Work to complete:
Go to the line that contains "過去の地震履歴(震度3以上)" and transcribe from there to the end of the entries, that line and the last one included.
** Provided material follows **
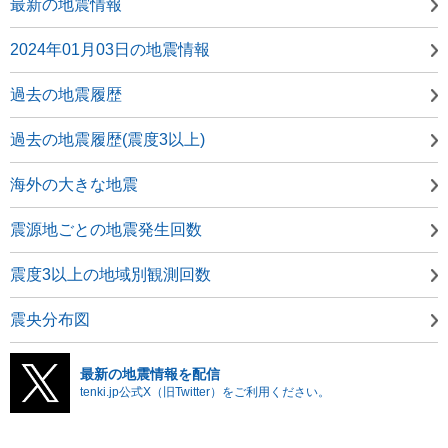
最新の地震情報
2024年01月03日の地震情報
過去の地震履歴
過去の地震履歴(震度3以上)
海外の大きな地震
震源地ごとの地震発生回数
震度3以上の地域別観測回数
震央分布図
最新の地震情報を配信
tenki.jp公式X（旧Twitter）をご利用ください。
** End of Provided material **
Task result:
過去の地震履歴(震度3以上)
海外の大きな地震
震源地ごとの地震発生回数
震度3以上の地域別観測回数
震央分布図
最新の地震情報を配信
tenki.jp公式X（旧Twitter）をご利用ください。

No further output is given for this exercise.